El Ejido

El grito eterno de los heroicos balermeros

En el Paseo estuvo presente la estirpe del Bigotes, del Martinilla, de aquel cura don Emiliano

Los últimos pescadores de Balerma.
Los últimos pescadores de Balerma.
Manuel León
15:42 • 17 dic. 2021

Uno oye el lamento sostenido de los balermeros -el ¡ay! perpetuo que trae el viento de Poniente- y cae en la cuenta de que Balerma es a Almería, lo que Almería al resto de España: una hermana pobre desprovista de ajuar.



Años lleva la recia gente de Balerma soñando con una solución estable para su costa, con un dique o ingenio que solucione la erosión y su pérdida de playa cada vez que se la tragan las negras olas. Ha traído a la capital esa gente esforzada, que llevan en su sangre la sal de la marinería, algunos sacos de arena de esa playa tan devastada como una calle de Damasco; han traído la arena y las caracolas de Balerma y la han arrojado a las puertas de la Jefatura de Costas en el Paseo, en el zaguán de ese edificio impersonal esquina a Méndez Núñez donde parece que nunca pasa nada, que nunca entra ni sale nadie.



Cientos de balermeros ayer gritaron, por esa Puerta del sol provincial que es el Paseo, que la mar se los traga. Es el grito de socorro del que se ahoga y que ve que nadie acude a socorrerlo. La mar que da el sustento y la sepultura; la fuerza de una mar que, cuando ruge como un león, asusta a esta vieja aldea de poco más de 5.000 habitantes y que ya lame los invernaderes, las casas y que deja sin clientes a los bares y restaurantes. 

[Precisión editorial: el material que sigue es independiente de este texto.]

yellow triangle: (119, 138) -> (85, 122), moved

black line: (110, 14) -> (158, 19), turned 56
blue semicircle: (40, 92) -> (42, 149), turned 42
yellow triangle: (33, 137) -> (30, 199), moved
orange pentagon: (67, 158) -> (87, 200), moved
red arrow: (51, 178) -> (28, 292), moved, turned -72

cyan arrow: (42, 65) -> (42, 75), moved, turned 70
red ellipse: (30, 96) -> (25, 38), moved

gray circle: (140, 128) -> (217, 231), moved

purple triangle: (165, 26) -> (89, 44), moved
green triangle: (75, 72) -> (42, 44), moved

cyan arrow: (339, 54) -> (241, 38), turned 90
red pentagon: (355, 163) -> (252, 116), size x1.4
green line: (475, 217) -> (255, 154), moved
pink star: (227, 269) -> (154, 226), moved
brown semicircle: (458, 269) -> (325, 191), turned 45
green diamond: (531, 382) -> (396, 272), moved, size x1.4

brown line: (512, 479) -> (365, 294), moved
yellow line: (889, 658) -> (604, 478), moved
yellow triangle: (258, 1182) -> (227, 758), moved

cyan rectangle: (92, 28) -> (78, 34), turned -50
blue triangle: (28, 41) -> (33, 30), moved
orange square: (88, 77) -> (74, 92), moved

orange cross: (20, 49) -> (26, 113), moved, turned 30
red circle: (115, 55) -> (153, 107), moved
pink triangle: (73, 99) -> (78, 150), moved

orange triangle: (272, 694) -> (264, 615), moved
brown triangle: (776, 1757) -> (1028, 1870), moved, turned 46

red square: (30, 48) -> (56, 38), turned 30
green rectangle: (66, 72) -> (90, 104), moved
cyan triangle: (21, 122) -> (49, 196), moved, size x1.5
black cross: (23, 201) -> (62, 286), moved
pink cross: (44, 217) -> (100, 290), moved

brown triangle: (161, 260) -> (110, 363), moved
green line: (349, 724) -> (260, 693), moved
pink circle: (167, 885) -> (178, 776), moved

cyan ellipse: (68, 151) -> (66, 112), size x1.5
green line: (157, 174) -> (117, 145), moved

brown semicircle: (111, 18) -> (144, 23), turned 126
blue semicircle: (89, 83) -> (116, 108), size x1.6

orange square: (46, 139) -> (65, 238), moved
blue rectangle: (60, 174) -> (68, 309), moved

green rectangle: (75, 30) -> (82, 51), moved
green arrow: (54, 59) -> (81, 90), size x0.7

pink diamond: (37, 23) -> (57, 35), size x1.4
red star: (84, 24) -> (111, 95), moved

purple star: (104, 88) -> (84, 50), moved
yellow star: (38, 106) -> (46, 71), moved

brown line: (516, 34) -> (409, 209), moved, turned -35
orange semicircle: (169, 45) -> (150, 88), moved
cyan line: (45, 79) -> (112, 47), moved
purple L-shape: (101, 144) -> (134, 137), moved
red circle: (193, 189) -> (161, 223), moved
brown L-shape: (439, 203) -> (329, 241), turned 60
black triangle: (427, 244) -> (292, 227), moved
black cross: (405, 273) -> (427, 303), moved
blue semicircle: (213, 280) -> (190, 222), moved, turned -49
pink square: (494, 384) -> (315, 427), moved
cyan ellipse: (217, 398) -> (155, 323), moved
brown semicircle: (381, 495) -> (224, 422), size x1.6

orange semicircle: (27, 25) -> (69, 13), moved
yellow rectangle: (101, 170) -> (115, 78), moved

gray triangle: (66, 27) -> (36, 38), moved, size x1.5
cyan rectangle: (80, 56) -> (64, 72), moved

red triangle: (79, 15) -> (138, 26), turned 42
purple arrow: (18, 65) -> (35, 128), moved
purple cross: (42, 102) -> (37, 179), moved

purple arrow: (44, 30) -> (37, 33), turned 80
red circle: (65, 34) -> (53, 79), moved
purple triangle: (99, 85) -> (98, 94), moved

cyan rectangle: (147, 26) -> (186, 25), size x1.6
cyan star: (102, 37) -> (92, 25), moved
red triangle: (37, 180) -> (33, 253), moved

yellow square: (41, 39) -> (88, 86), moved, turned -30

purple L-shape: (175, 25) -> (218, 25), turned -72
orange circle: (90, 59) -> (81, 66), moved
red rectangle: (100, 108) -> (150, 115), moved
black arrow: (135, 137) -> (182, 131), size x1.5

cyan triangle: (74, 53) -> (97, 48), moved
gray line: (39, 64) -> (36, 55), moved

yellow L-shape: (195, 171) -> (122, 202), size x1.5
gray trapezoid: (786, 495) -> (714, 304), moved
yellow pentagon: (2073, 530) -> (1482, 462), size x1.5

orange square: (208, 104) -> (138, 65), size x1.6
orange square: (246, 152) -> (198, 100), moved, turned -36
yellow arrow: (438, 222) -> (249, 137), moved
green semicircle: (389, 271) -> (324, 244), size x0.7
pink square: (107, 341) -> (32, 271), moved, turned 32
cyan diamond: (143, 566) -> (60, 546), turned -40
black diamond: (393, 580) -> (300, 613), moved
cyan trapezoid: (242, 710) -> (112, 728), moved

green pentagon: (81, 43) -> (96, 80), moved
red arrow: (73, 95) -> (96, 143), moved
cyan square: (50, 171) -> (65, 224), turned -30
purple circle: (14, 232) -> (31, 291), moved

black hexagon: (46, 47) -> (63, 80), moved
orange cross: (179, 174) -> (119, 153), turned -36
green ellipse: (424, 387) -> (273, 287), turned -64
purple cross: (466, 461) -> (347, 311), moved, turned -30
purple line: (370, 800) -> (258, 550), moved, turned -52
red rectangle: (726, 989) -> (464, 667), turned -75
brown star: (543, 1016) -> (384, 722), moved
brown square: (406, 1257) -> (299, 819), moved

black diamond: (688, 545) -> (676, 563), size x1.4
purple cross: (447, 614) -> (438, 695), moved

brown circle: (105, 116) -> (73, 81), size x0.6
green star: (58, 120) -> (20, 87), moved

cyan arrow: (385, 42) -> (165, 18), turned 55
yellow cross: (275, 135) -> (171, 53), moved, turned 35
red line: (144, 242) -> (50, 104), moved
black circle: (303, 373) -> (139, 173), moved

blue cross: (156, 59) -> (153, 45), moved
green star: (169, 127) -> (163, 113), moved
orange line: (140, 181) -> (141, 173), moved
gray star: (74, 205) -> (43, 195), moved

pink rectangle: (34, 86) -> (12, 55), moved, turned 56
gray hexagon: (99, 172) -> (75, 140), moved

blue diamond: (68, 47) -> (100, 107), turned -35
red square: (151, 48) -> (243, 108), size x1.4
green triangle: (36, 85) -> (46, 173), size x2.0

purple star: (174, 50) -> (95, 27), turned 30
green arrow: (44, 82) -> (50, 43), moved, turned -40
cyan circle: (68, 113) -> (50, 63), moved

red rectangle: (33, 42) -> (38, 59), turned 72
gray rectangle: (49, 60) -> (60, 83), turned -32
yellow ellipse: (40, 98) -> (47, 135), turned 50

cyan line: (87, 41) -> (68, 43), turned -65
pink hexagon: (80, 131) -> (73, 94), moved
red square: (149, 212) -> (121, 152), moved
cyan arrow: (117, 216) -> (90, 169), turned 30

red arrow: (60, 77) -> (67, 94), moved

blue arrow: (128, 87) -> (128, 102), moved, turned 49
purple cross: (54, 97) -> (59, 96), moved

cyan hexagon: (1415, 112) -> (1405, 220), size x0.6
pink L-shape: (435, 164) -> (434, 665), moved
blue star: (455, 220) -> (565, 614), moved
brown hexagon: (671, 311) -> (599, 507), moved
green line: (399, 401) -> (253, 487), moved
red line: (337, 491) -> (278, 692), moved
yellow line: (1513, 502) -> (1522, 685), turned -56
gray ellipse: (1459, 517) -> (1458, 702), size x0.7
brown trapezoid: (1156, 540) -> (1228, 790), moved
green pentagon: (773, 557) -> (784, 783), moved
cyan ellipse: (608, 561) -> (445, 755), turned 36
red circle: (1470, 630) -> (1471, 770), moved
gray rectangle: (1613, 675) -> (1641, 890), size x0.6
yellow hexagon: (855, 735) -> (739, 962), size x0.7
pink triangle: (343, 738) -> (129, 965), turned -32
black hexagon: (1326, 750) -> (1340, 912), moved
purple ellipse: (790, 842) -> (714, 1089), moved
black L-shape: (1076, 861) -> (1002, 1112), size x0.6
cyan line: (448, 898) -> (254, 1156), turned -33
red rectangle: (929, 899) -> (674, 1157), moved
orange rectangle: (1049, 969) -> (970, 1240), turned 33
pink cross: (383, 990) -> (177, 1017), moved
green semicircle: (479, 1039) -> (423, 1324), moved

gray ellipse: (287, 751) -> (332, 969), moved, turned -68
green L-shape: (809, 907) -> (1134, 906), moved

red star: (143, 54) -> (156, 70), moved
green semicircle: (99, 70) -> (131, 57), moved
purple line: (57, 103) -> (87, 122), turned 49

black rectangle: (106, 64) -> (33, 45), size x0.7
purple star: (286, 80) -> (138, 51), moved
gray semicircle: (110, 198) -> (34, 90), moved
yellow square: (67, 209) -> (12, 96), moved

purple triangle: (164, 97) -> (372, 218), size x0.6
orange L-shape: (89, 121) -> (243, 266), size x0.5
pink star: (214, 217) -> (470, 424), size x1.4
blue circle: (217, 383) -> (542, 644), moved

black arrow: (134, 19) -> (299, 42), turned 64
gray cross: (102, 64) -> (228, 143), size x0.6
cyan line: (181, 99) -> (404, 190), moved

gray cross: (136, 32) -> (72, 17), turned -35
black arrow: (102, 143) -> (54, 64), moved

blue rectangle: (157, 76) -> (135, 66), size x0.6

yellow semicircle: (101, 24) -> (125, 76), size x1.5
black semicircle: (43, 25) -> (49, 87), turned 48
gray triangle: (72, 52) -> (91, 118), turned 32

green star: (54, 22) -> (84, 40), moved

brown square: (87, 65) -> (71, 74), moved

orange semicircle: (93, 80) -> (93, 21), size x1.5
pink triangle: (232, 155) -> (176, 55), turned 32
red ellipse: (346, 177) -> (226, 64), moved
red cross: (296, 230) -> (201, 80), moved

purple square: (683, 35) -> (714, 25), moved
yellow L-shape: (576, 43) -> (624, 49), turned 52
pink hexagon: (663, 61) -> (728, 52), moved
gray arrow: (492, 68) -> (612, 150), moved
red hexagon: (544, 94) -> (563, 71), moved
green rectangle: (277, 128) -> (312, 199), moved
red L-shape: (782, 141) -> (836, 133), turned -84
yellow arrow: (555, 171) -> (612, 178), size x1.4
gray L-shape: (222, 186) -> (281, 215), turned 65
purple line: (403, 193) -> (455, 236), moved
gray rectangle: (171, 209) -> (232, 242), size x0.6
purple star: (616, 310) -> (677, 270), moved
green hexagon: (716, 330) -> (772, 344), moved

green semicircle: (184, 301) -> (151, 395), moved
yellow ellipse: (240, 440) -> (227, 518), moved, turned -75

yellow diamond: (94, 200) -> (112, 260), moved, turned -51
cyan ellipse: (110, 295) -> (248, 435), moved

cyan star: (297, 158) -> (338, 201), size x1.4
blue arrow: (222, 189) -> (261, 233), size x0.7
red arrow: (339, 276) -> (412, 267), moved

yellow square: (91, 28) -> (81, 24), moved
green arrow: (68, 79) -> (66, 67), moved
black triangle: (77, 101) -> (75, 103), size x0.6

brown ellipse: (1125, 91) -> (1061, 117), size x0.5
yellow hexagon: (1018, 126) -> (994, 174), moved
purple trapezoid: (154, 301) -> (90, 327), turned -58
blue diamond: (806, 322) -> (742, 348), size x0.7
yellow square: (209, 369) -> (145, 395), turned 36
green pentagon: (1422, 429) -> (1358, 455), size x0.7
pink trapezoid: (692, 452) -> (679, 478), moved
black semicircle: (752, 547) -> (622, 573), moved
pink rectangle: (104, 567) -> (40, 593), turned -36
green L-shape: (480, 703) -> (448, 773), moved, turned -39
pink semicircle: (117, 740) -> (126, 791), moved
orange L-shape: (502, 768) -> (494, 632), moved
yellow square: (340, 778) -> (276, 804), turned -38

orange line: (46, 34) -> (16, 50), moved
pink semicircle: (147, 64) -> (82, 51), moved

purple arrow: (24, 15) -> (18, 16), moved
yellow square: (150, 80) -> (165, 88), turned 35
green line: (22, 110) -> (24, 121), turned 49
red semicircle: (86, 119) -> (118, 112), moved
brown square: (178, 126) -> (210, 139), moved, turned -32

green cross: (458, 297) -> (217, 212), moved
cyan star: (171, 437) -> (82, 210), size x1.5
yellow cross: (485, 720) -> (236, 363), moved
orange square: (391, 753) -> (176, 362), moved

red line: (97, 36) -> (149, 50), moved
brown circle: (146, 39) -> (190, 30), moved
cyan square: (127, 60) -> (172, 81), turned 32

Hasta hace bien poco, los balermeros eran como una clase social al margen de la civilización: obreros del mar, como escribió Rodolfo Viñas, forzados a navegar con vela latina, sin que nadie se preocupara por ellos; hasta hace bien poco era un blanco caserío de gente humilde, habitada por viejos jabegotes como Manuel el Buscavidas o su hijo Paco el Bigotes en cuya caseta se reunían hasta hace poco los pescadores a hablar de las capturas legendarias con la almadraba, en el Canto de la Milla o frente a La Cuevecilla. Es Balerma, quizá, el único pueblo de España que tiene lonja de pescado pero carece de Puerto para amarrar. Por eso muchos pescadores emigraron a Adra o al Puerto de Almería, como los Arcos, buenos navegantes, cuyo apellido aún sobrevive a través de Javier el tallista de la calle Lope de Vega, o hasta hace poco en aquel Paco el Hilero de los efectos navales. 



De Balerma era un tal José el Pollo, dueño de la antigua lonja, el Martinilla, el electricista José Ferrer y otros personajes montaraces como el cura don Emiliano, que se enfrentó al cacique local Francisco González Padilla, el propietario de la mayor parte del pueblo hasta los años 60 en que llegaron los invernaderos y los colonos, el hombre que huyó a Granada tras pegarle un mamporro al gobernador de la época.



Hubo un tiempo, año 1976, en que Balerma pudo cambiar su historia, pero no quiso el destino. Fue cuando el Ministerio de Turismo planteó hacer un Centro de Interés Turístico Nacional (CITN) para albergar a 30.000 residentes sobre 340 hectáreas. Pero fue Almerimar quien consiguió llevarse el gato al agua. El agua de Balerma, el agua salada que le da la vida y que se la quita. Gente que lleva toda la vida echando el copo en la rada balermera, persiguiendo el calamar con la potera, el salmonete con el trasmallo y el besugo y el pargo con el palangre y luego, al llegar a tierra, varando el barco en la arena con los parales y con los pantalones arremangados por la rodilla, deseando calentarse con una copa de aguardiente. Pescadores de Balerma que dormían a la sombra de sus casas ahora amenazadas por la lengua del mar, aristócratas de las costas que olfateaban la borrasca como mastines antes de que apareciera la nube negra por el horizonte.



Porque antes que el pimiento y el calabacín, antes que el alambre y la mata, estuvo la nasa y el volantín, la jibiera y el Balermero, esa reliquia de barco que hoy preside en un pedestal la entrada a esta pedanía ejidense tan maltratada por los propios poderes fácticos de la provincia. El grito de Balerma en el Paseo burgués de Almería es el grito eterno de un  náufrago que se ahoga y al que nadie le arroja un salvavidas. ¡Arrojenselo por una vez!